# Deep Feedforward Networks 

Also called **multilayer perceptron** (MLPs). The goal is to approximate some function $f^*$. In order to do that, it defines a mapping $y = f(x;\theta)$ and learns the parameters $\theta$ that result in the best function approximation. It's called **feedforward** because information flows through the function from $x$ to the output $y$.   

The model is associated with directed acyclic graph and describes how the functions are composed together. We can form, for example, $f(x) = f^{(3)}(f^{(2)}(f^{(1)}(x)))$. In this case, $f^{(i)}$ is called $i^{th}$ layer. The overall length of the chain gives the **depth** of the model. In the training, we drive $f(x)$ to match $f^{*}(x)$. Because the training dara does not show the desired outut for the internal layers, they are called **hidden**. 

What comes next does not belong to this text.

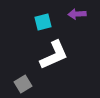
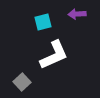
gray square: moved 1 px left, 2 px up; rotated 12 degrees counterclockwise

The dimensionality of these hidden layers determines the **width** of the model. Each element of the vector in the layer "plays" a role analogous to a neuron. 

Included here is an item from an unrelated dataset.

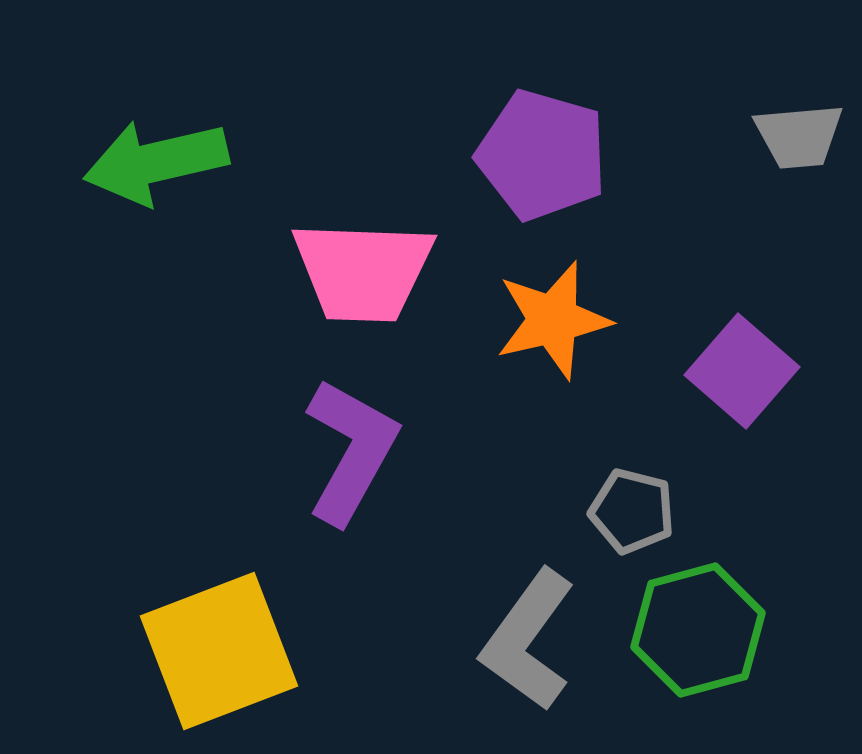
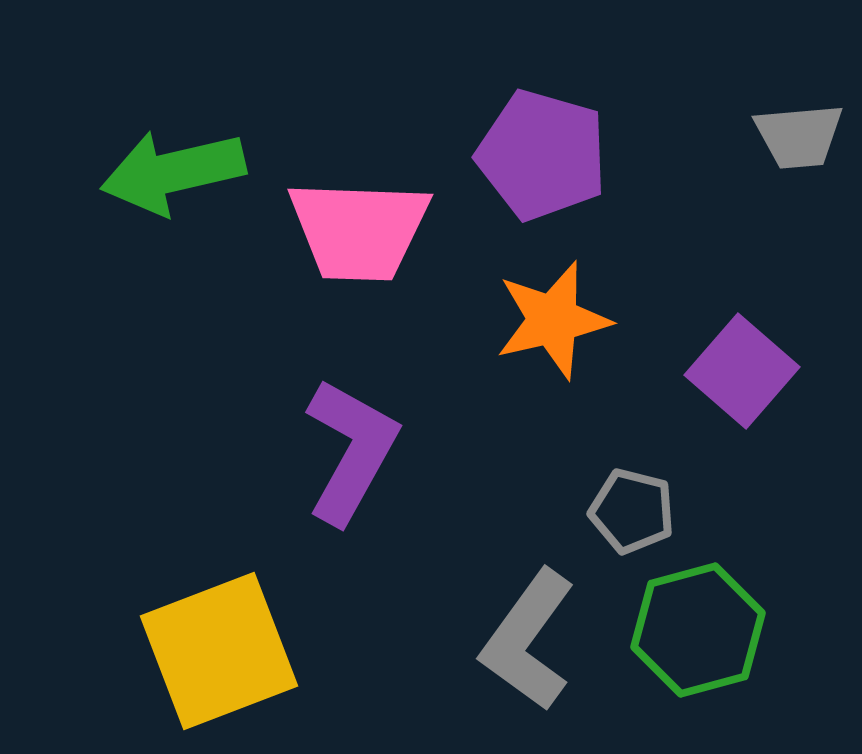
green arrow: moved 17 px right, 10 px down
pink trapezoid: moved 4 px left, 41 px up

Starting from the linear models (limited to linear functions), we think in extend them to represent nonlinear functions of $x$. We can apply the linear model not to $x$, but to a transformed input $\phi(x)$, where $\phi$ is nonlinear. The strategy of deep learninng is to learn $\phi$. In this approach, we have a model

$$
y = f(x;\theta, w) = \phi(x;\theta)^Tw
$$

We parametrize the $\phi$ representation and find $\theta$ that corresponds to a good representation. 

## Simple example

![model1](images/model-xor.png)

In the hidden layer $h$, we must use a nonlinear function. Most neural networks do so using an affinne transformation controlled by learned parameters followed by a fixed nonlinear function, called activation function, that is 

$$
h = g(W^Tx + c)
$$

In modern neural networks the default recommendation is to use **rectified linear unit** or ReLU, defined by $g(z) = max\{0,z\}$.